Electronic skin (e-skin) that can learn from experiencing pain could support a new generation of robots with human-like sensitivity, according to research from the University of Glasgow.
A team of engineers developed the artificial skin, which uses a processing system designed to mimic synaptic transistors, capable of imitating the brain’s neural pathways to learn.
A robot hand equipped with the smart skin reportedly showed a “remarkable ability to learn to react to external stimuli”.
In a new paper published in Science Robotics, the researchers describe how they developed their prototype e-skin and how it differs from current touch-sensitive robotics.

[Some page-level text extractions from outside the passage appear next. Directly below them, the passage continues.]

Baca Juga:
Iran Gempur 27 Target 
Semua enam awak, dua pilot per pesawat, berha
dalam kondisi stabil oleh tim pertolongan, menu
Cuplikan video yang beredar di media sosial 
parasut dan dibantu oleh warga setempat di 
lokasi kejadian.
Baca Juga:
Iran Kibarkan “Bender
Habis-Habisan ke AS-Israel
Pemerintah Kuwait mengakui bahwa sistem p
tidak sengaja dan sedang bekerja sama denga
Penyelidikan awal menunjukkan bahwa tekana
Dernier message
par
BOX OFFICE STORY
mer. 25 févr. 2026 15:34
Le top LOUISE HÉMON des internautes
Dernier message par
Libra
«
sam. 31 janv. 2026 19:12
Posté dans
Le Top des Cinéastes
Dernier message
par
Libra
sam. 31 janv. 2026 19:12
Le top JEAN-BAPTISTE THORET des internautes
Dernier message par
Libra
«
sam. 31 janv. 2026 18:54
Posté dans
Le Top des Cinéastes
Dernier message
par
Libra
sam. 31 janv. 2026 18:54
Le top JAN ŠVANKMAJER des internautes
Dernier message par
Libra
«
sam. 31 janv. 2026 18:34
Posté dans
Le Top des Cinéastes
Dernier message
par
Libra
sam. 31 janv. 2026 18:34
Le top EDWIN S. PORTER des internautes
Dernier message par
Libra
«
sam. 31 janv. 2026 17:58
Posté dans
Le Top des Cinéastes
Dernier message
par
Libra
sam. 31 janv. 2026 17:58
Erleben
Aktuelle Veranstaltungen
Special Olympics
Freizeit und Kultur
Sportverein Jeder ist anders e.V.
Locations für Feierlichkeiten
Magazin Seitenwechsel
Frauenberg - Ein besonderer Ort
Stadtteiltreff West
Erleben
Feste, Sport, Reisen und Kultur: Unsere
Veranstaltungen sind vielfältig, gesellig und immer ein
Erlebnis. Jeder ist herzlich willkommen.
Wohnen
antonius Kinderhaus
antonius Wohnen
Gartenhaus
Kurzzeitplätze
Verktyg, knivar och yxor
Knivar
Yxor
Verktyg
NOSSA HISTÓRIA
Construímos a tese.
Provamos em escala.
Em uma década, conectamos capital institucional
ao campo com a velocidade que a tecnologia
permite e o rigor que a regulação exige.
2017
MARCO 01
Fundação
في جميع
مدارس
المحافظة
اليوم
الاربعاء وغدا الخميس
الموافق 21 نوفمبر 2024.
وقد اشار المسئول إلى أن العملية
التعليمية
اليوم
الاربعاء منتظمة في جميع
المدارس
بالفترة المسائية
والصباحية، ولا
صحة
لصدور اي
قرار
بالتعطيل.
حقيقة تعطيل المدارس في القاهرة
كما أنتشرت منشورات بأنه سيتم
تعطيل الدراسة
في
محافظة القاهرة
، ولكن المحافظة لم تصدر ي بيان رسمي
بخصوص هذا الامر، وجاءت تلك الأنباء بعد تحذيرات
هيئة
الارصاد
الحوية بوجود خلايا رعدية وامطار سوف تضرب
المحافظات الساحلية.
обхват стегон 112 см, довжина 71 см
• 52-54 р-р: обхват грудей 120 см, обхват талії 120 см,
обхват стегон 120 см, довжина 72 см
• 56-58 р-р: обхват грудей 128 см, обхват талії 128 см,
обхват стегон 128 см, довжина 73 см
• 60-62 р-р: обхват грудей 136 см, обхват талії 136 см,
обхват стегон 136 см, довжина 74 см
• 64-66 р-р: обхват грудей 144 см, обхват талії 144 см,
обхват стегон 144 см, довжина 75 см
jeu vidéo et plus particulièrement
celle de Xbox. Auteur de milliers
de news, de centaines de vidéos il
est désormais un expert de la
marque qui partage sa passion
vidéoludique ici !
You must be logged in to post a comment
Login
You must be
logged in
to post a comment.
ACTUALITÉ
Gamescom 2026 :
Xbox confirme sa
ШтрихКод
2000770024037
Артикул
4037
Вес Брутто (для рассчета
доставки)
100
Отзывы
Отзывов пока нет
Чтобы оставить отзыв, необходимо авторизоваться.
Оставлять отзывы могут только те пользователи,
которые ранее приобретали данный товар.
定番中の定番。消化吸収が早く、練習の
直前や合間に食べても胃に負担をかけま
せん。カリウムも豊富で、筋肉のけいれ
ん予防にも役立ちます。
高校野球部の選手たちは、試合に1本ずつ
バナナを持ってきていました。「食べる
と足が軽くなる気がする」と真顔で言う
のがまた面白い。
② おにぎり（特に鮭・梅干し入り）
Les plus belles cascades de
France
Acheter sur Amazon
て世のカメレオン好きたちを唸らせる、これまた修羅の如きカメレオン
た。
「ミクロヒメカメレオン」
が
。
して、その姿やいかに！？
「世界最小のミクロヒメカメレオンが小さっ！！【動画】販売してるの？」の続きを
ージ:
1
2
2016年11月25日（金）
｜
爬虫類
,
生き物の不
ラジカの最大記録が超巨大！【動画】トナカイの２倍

To produce an e-skin capable of a synapse-like response, the researchers printed a grid of 168 synaptic transistors made from zinc-oxide nanowires directly onto a flexible plastic surface.
They then connected the synaptic transistor with the skin sensor covering a robot hand.
When the sensor feels pressure, it registers a change in its electrical resistance – a small change corresponds to a light touch, and harder touch creates a larger change in resistance.
The researchers used a voltage spike with a varying output to teach the robot hand to respond to simulated pain.
Using a threshold of input voltage, the team could create a reaction, from which the hand would recoil, meaning it learned to react to onboard information in a process that replicates the human nervous system.
Professor Ravinder Dahiya, of the University of Glasgow’s James Watt School of Engineering, said: “We all learn early on in our lives to respond appropriately to unexpected stimuli like pain in order to prevent us from hurting ourselves again.
“Of course, the development of this new form of electronic skin didn’t really involve inflicting pain as we know it – it’s simply a shorthand way to explain the process of learning from external stimulus.
“What we’ve been able to create through this process is an electronic skin capable of distributed learning at the hardware level, which doesn’t need to send messages back and forth to a central processor before taking action.
“Instead, it greatly accelerates the process of responding to touch by cutting down the amount of computation required.
“We believe that this is a real step forward in our work towards creating large-scale neuromorphic printed electronic skin capable of responding appropriately to stimuli.”
The research was supported by funding from the Engineering and Physical Sciences Research Council.